Empowering machine learning models with contextual knowledge for enhancing the detection of eating disorders in social media posts

José Alberto Benítez-Andrades, María Teresa García-Ordás, Mayra Russo, Ahmad Sakor, Luis Daniel Fernandes Rotger, Maria-Esther Vidal
DOI: https://doi.org/10.3233/SW-223269
2024-02-09
Abstract:Social networks are vital for information sharing, especially in the health sector for discussing diseases and treatments. These platforms, however, often feature posts as brief texts, posing challenges for Artificial Intelligence (AI) in understanding context. We introduce a novel hybrid approach combining community-maintained knowledge graphs (like Wikidata) with deep learning to enhance the categorization of social media posts. This method uses advanced entity recognizers and linkers (like Falcon 2.0) to connect short post entities to knowledge graphs. Knowledge graph embeddings (KGEs) and contextualized word embeddings (like BERT) are then employed to create rich, context-based representations of these posts. Our focus is on the health domain, particularly in identifying posts related to eating disorders (e.g., anorexia, bulimia) to aid healthcare providers in early diagnosis. We tested our approach on a dataset of 2,000 tweets about eating disorders, finding that merging word embeddings with knowledge graph information enhances the predictive models' reliability. This methodology aims to assist health experts in spotting patterns indicative of mental disorders, thereby improving early detection and accurate diagnosis for personalized medicine.
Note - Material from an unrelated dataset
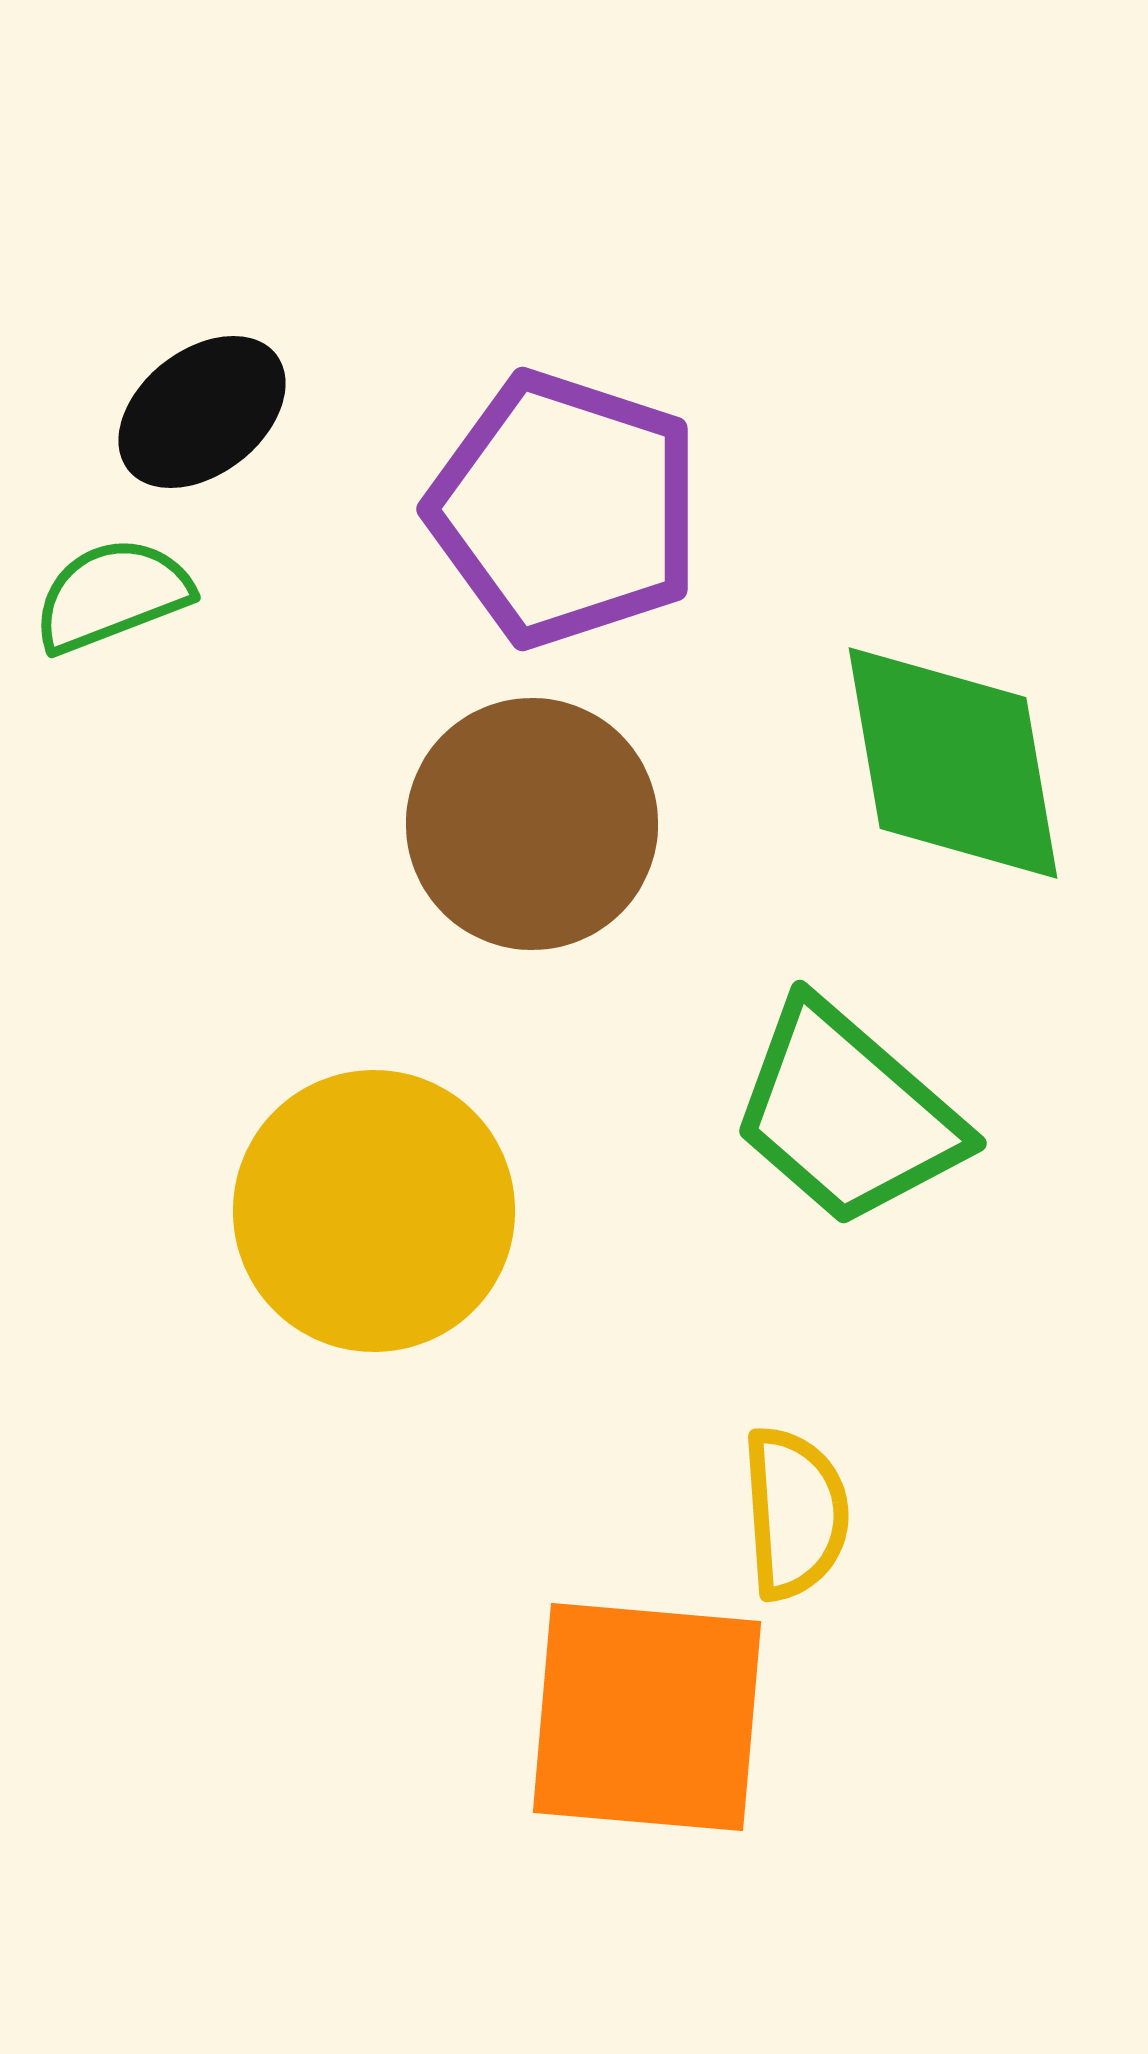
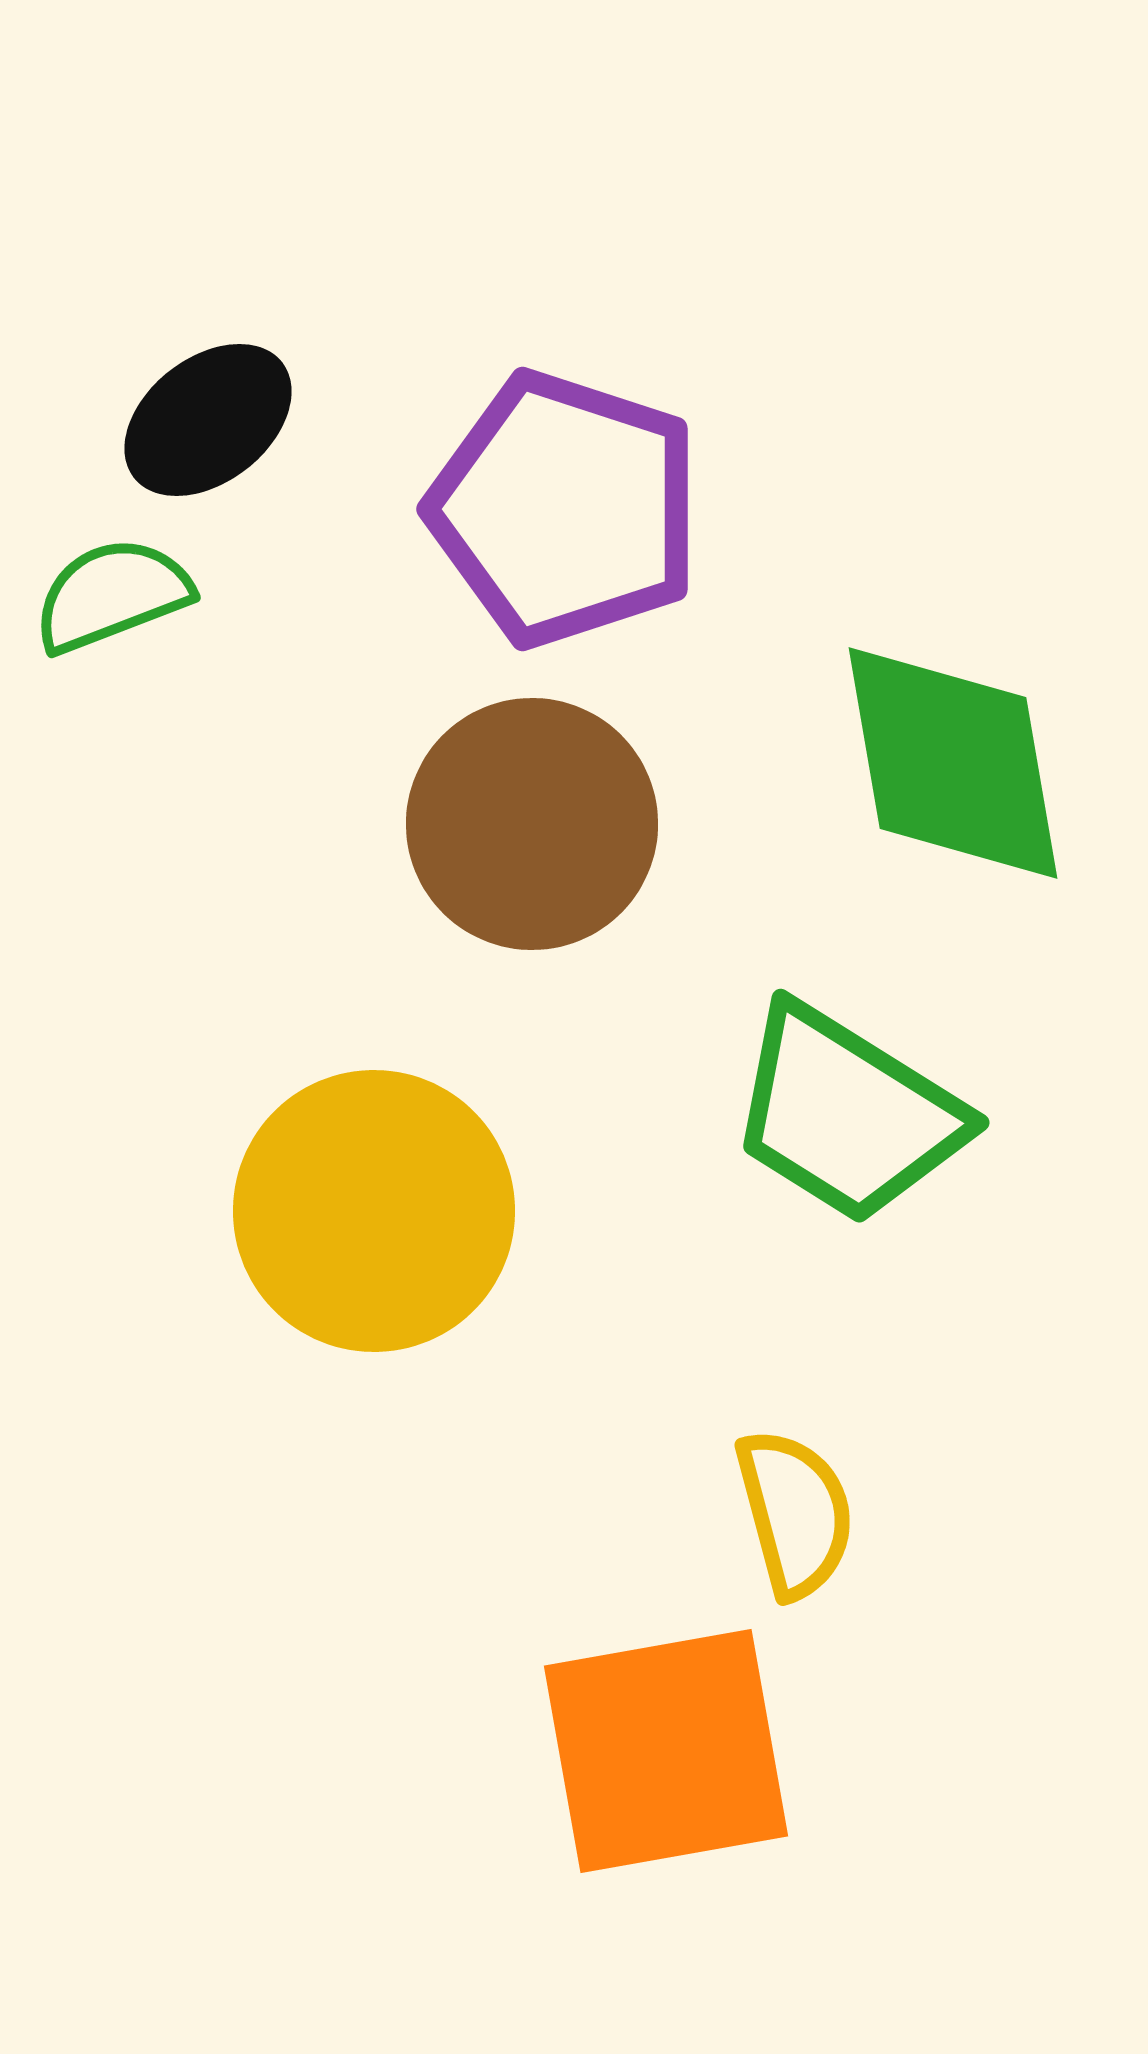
black ellipse: moved 6 px right, 8 px down
green trapezoid: rotated 9 degrees counterclockwise
yellow semicircle: rotated 11 degrees counterclockwise
orange square: moved 19 px right, 34 px down; rotated 15 degrees counterclockwise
Machine Learning,Computation and Language
What problem does this paper attempt to address?
The paper attempts to address the problem of effectively classifying short texts in social media posts that involve eating disorders (such as anorexia or bulimia). Specifically, the main goal of the study is to generate a vector embedding representation that can encode contextual knowledge from structured data in knowledge graphs (such as Wikidata) and unstructured corpora (such as scientific publications or social media posts). By combining these two types of contextual knowledge, the authors aim to enhance the accuracy of machine learning models in detecting patterns of eating disorders from social media posts. To achieve this goal, the paper proposes a hybrid framework that combines word embeddings generated by a pre-trained BERT model and knowledge graph embeddings learned from Wikidata. In this way, the resulting embeddings (referred to as Context-Based Embeddings, CBEs) are used to train and test predictive models to accomplish specific classification tasks. Additionally, the paper evaluates the performance of its method on a dataset containing 2000 tweets related to eating disorders and demonstrates how combining contextual knowledge from both structured and unstructured data can improve the model's performance.